Philippines’ fluctuating Inflation Rate

Undeniably, in 2018, one of the matters that alarmed the public was the increasing inflation – it shows the increase in the prices of goods and basic commodities in the Philippines.

It was at 4.5% in April and it continued to increase reaching 6.7% in October 2018. A lot of Filipino people undeniably felt the effect of the increasing inflation in the country.

Several personalities also stressed that the increasing inflation is not only in the Philippines but as well as in other countries.

In December 2018, the inflation went down to 5.1% and it decreased further to 4.4%. Recently, the Philippines’ inflation rate for the month of February 2019 has been released.


Philippine as a LEDC have continuously tried to get out of this situation of large population living in poverty/being poor. Though inflation would be very helpful for the economy in many cases, reaching such a high inflation rate of 6.7% may only affect normal purchases and consumer spending of local Filipinos. As a result of these locals that have a low income, they would spend less as they may not be able to afford and luxuries or even necessities. Therefore, people would save more, and governments would have a budget deficit due to the decrease of consumer spending.

Which due to this reason, the Philippine economy reached its high inflation rate during September/October 2018 at the rate of 6.7%. Starting from December 2018, the Philippine economy has dropped massively from 6.7% to 6%. Though there has been such a huge slump in the economy, the inflation rate is continuously decreasing till today, at the rate of only 3.3 %; not even half of the highest inflation rate since October 2018.

The figure above illustrates a business cycle, which would perfectly illustrate Philippines’ current economic situation.
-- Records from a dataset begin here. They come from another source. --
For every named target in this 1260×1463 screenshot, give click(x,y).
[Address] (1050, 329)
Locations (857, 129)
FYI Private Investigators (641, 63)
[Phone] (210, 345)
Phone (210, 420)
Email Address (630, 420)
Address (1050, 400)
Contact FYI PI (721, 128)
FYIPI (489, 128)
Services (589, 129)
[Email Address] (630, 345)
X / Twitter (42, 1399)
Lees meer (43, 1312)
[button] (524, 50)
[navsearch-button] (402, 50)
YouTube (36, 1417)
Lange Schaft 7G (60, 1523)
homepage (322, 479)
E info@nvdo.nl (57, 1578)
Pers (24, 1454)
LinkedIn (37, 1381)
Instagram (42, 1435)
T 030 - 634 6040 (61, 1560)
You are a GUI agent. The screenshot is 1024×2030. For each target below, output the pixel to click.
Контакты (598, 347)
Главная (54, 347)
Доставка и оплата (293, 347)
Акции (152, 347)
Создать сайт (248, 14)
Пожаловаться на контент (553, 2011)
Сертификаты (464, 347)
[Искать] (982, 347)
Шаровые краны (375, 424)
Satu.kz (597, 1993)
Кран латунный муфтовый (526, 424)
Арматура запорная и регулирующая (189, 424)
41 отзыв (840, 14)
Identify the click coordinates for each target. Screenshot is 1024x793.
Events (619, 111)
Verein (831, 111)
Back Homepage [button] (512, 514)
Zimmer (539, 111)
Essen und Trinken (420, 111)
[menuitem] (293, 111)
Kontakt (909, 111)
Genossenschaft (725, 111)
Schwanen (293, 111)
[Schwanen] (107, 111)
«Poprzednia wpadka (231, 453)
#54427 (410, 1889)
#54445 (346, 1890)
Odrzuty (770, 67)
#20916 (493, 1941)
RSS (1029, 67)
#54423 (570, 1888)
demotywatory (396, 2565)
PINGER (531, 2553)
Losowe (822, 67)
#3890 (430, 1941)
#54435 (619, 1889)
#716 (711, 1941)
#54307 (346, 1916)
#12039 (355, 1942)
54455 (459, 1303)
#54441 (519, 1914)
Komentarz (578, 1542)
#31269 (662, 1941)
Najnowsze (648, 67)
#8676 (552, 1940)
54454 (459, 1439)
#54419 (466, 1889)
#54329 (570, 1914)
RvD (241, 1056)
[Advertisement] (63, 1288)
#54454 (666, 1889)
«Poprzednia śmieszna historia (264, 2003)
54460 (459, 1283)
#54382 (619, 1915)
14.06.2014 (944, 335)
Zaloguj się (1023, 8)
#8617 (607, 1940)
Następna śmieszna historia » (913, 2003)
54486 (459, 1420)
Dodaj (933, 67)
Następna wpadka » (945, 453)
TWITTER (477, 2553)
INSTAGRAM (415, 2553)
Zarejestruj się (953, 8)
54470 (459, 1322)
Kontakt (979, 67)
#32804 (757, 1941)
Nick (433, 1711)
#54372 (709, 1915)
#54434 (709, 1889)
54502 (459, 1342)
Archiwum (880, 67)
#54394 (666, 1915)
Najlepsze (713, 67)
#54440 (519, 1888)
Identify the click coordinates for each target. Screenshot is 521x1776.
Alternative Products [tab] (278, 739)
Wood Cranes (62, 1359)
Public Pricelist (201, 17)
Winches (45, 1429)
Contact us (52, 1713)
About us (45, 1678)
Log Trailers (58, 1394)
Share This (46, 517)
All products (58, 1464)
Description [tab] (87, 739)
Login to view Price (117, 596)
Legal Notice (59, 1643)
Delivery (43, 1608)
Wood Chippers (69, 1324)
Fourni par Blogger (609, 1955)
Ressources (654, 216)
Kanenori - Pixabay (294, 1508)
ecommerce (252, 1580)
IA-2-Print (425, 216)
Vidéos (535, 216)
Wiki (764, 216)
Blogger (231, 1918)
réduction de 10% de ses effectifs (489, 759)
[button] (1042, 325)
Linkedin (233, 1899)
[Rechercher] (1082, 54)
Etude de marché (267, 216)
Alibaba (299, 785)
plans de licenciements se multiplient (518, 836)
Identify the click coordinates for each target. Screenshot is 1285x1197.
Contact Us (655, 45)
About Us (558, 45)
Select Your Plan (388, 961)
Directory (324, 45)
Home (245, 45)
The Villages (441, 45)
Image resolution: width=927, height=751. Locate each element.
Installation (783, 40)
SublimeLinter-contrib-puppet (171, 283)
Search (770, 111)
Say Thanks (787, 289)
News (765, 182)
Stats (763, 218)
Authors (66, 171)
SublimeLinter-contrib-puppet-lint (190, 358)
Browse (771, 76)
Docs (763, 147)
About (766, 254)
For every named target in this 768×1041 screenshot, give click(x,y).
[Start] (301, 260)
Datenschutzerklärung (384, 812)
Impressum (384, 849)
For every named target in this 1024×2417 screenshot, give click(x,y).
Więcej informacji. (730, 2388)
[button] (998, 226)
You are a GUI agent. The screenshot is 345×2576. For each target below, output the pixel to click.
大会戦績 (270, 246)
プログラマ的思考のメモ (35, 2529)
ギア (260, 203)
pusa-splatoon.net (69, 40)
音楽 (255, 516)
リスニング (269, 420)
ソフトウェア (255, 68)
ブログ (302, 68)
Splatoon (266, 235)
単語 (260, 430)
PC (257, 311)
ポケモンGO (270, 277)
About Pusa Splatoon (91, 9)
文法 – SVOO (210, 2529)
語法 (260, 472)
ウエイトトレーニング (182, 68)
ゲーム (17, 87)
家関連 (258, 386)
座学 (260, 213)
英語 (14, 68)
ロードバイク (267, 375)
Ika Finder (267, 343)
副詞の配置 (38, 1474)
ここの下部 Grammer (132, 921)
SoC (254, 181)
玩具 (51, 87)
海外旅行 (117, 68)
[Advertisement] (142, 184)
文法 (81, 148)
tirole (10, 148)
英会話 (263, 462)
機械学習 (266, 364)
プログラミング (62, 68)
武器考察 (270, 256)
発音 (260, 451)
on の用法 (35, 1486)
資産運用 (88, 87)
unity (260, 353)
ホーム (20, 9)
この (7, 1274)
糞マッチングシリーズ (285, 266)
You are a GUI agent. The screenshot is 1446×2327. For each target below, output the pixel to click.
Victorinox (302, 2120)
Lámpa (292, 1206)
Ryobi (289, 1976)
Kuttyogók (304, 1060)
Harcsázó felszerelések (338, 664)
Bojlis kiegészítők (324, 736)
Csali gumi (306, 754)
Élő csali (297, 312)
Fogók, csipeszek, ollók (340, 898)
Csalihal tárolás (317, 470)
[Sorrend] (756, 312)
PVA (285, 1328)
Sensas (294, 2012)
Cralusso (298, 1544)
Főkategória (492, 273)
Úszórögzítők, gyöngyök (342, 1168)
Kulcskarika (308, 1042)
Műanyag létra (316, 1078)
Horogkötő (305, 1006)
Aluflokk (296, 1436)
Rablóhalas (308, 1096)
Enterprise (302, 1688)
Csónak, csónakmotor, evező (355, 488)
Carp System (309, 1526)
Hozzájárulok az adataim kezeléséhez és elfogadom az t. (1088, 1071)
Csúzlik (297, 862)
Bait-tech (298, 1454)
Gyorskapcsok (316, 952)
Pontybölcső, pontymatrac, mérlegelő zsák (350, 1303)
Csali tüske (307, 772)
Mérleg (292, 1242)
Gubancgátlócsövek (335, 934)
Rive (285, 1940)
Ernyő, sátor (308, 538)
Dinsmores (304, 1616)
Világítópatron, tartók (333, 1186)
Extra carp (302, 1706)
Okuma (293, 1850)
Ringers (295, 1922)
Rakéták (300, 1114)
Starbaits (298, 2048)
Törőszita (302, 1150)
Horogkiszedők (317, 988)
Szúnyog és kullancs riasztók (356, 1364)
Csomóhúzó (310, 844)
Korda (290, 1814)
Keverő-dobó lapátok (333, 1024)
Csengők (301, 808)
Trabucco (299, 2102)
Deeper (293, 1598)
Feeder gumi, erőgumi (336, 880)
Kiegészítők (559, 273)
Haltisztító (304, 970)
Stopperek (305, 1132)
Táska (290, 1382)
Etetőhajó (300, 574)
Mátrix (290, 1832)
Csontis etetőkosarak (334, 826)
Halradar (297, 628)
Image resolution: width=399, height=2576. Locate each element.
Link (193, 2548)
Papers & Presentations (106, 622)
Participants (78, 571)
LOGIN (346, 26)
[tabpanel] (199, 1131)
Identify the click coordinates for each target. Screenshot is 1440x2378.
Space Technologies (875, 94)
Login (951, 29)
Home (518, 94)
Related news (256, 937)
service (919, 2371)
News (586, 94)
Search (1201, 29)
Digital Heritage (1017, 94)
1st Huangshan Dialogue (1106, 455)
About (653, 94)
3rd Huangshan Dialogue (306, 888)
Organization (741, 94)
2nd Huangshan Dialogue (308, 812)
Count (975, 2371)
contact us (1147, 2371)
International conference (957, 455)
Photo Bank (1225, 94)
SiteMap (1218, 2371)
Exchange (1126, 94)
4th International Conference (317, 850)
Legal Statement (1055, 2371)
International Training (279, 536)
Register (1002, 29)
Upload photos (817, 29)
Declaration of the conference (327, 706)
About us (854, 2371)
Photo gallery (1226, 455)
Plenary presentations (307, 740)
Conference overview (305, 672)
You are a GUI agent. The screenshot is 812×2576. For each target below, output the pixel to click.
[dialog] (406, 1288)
Philippine has experienced a peak and is now experiencing the recession stage of this business cycle.

During this period of time, it is very likely that the unemployment rate would rise. Businesses would likely sack employees during this period as less people are willing to spend. Therefore, businesses’ revenue and profit would definitely be affected, to prevent too much lost, businesses would try to decrease any costs possible, which includes decreasing numbers of employees. Unemployment would then be a huge economic consequence such as losses in real GDP, unequal distribution of income. Also, it would also affect personal issues such as loosing self-esteem leading to a decrease in consumer confidence and may lead to recession.

In conclusion, as the Keynesian supply diagram shown above, governments would have to do some corresponding actions such as demand-side policies to push the aggregate demand curve to the right and pull the economy out from recession.